This Group of Perceptual Skills tests was used to answer the third research question, “What are the specific visual and auditory perceptual skills of these MG/LD students?”
The Diagnostic Scale of Arabic Language Basic Skills
This is a diagnostic scale that covers a comprehensive range of topics in Arabic Language skills. The scale is designed to examine the basic Arabic literacy skills of children between 6 and 15 years old (Waqfi, 1997). The researchers used seven subtests to answer questions related to the research study, namely, “(1) Vocabulary Recognition, (2) Reading Different Vocabulary, (3) Reading Similar Vocabulary, (4) Reading Comprehension Passages, (5) Listening to Comprehension Vocabularies, (6) Listening to Comprehension Passages, and (7) Spelling and Dictation. These seven subtests were categorized into one of three learning aspects: (1) Reading Ability. This contains four subtests: Vocabulary Recognition, Reading Different Vocabulary, Reading Similar Vocabulary, and Reading Comprehension Passages; (2) Listening Ability. This examines the extent to which the student can comprehend information to which he/she has listened. It contains two subtests: Listening to Different Vocabulary and Listening Comprehension Passages; and (3) Spelling and Dictation. This area is represented by the graded Spelling and Dictation subtest (Waqfi, 1997). The Scale has been correlated significantly with a sample of students’ achievement in the Arabic language and showed high inter-correlations, particularly in Reading Vocabularies, Passage Comprehension, Listening Comprehension Vocabularies, and Spelling, which provides evidence for the construct-related validity of the test. The predictive validity of the same edition has been thoroughly investigated. The Scale’s manual reports two main types of reliability measures for the test: stability (parallel forms), reliability, and internal consistency. The correlation coefficient between the parallel forms A and B on the number of children reading incorrect words (on all of the vocabulary scale series) suggests high stability between 0.65 and 0.89 at all grade levels. Also, the results of the correlation coefficient between the two forms on the number of students’ reading incorrect Different Vocabularies vary between 0.38 and 0.72, whereas it is between 0.34 and 0.74 for Reading Similar Vocabularies (Al-Hroub, 2013, p. 58). This diagnostic scale was administered to answer the fourth research question, “What patterns of specific learning disabilities are displayed by MG/LDs students?”
Results
Table 1 shows scatter/range indices for the two research groups (MG/LDs and the Average-LD). The findings showed that despite the large VIQ-PIQ discrepancy (M = 12.73) for the MG/LDs sample, it is not significantly higher than the Average-LD group. The table also shows no significant difference between the Verbal Comprehension-Perceptual Organization. With regard to the scaled-score range on the Full Scale, significant differences level [t(50) = 2.09, p < 0.05] were identified between the 2E and none-2E groups (MGLD versus Average-IQ/LD). Medium Cohen’s effect size (d = 0.59) and stet correlation (r = 0.28) were shown, which indicates that the differences have medium practical implications.

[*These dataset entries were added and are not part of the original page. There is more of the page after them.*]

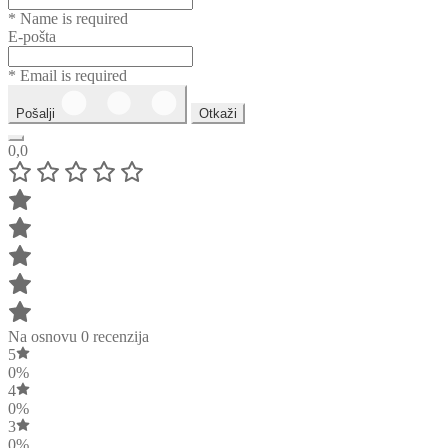
* Name is required
E-pošta
* Email is required
Pošalji
Otkaži
0,0
Na osnovu 0 recenzija
5
0%
4
0%
3
0%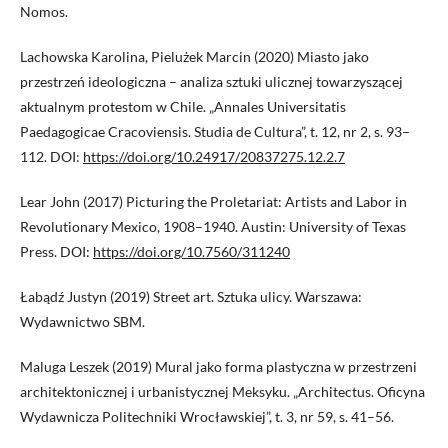
Nomos.
Lachowska Karolina, Pielużek Marcin (2020) Miasto jako
przestrzeń ideologiczna – analiza sztuki ulicznej towarzyszącej
aktualnym protestom w Chile. „Annales Universitatis
Paedagogicae Cracoviensis. Studia de Cultura”, t. 12, nr 2, s. 93–
112. DOI:
https://doi.org/10.24917/20837275.12.2.7
Lear John (2017) Picturing the Proletariat: Artists and Labor in
Revolutionary Mexico, 1908–1940. Austin: University of Texas
Press. DOI:
https://doi.org/10.7560/311240
Łabądź Justyn (2019) Street art. Sztuka ulicy. Warszawa:
Wydawnictwo SBM.
Maluga Leszek (2019) Mural jako forma plastyczna w przestrzeni
architektonicznej i urbanistycznej Meksyku. „Architectus. Oficyna
Wydawnicza Politechniki Wrocławskiej”, t. 3, nr 59, s. 41–56.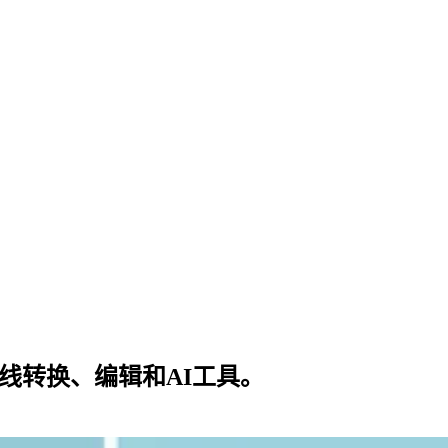
线转换、编辑和AI工具。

Table 1. WISC-III-Jordan scatter indices within the verbal and performance scales for the MG/LDs and Average-IQ/LD groups.
Table 2 reports descriptive statistics of the dynamic pre- and post-tests for the MGLDs/2E sample. The significant difference were found between the DA pre- and post-tests [t(29) = 25.24, p < 0.01]. A large Cohen’s effect size (d = 9.22) and stet correlation (r = 0.98) were identified, which indicates that the difference has high practical implications.

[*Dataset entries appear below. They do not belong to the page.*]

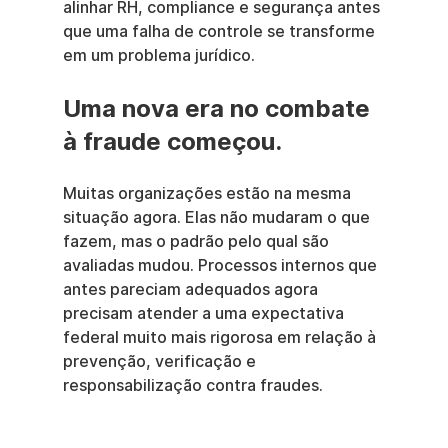
alinhar RH, compliance e segurança antes 
que uma falha de controle se transforme 
em um problema jurídico.
Uma nova era no combate 
à fraude começou.
Muitas organizações estão na mesma 
situação agora. Elas não mudaram o que 
fazem, mas o padrão pelo qual são 
avaliadas mudou. Processos internos que 
antes pareciam adequados agora 
precisam atender a uma expectativa 
federal muito mais rigorosa em relação à 
prevenção, verificação e 
responsabilização contra fraudes.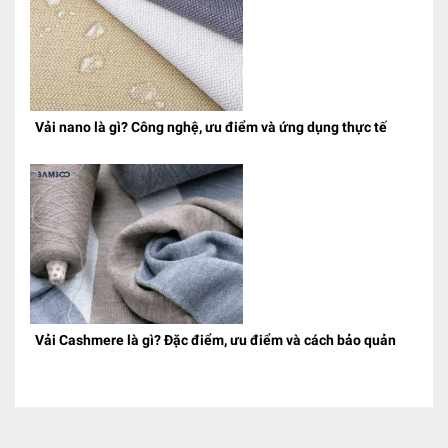
Vải nano là gì? Công nghệ, ưu điểm và ứng dụng thực tế
Vải Cashmere là gì? Đặc điểm, ưu điểm và cách bảo quản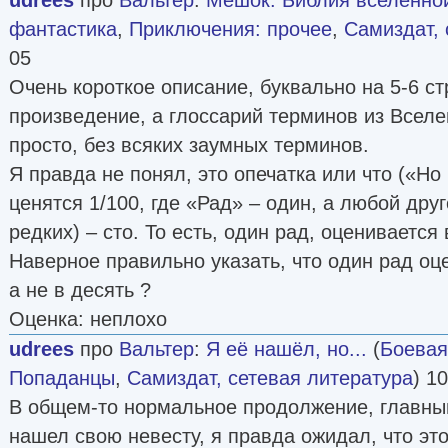
фантастика
,
Приключения: прочее
,
Самиздат, 
05
Очень короткое описание, буквально на 5-6 ст
произведение, а глоссарий терминов из Всел
просто, без всяких заумных терминов.
Я правда не понял, это опечатка или что («Но
ценятся 1/100, где «Рад» – один, а любой дру
редких) – сто. То есть, один рад, оценивается 
Наверное правильно указать, что один рад оц
а не в десять ?
Оценка: неплохо
udrees
про
Вальтер
:
Я её нашёл, но...
(
Боевая
Попаданцы
,
Самиздат, сетевая литература
) 1
В общем-то нормальное продолжение, главны
нашел свою невесту, я правда ожидал, что эт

The findings revealed that more than 90% of the students who scored 120 or above on the IQ test showed a high inconsistency of performance (35.4%) before and after the dynamic intervention. However, no statistically significant correlations were found between DA mathematical learning progress and the WISC Arithmetic subtest. This demonstrates that psychometric subtests, such as arithmetic, did not help identify the math potential of most 2E students.

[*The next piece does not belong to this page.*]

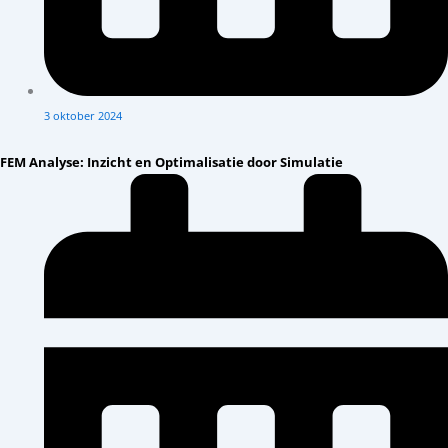
3 oktober 2024
FEM Analyse: Inzicht en Optimalisatie door Simulatie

Table 3 reports the mean score in each paired factor for the MGLD/2E group. Using paired sample t tests, nine paired factors were compared. The findings showed significant mean differences in seven paired tests and skills, namely, (1) auditory discrimination-auditory analysis [t(29) = 5.67, p < 0.01], (2) auditory short-term memory-auditory discrimination/Analysis [t(29) = − 5.44, p < 0.01], (3) visual-motor coordination-visual analysis skills [t(29) = 4.70, p < 0.01], (4) visual S-T memory-visual integration/analysis [t(29) = − 2.53, p < 0.05], (5) auditory discrimination-visual motor integration [t(29) = 2.19, p < 0.05], (6) auditory S-T memory-visual S-T memory [t(29) = − 2.85, p < 0.01], and (7) auditory perceptual-visual perceptual skills [t(29) = − 3.28, p < 0.01]. The findings were supported by a small to medium Cohen’s effect size for all significant differences shown in paired factors (see Table 3). No significant differences were reported for auditory word span – auditory digit span and auditory analysis skills – visual analysis skills.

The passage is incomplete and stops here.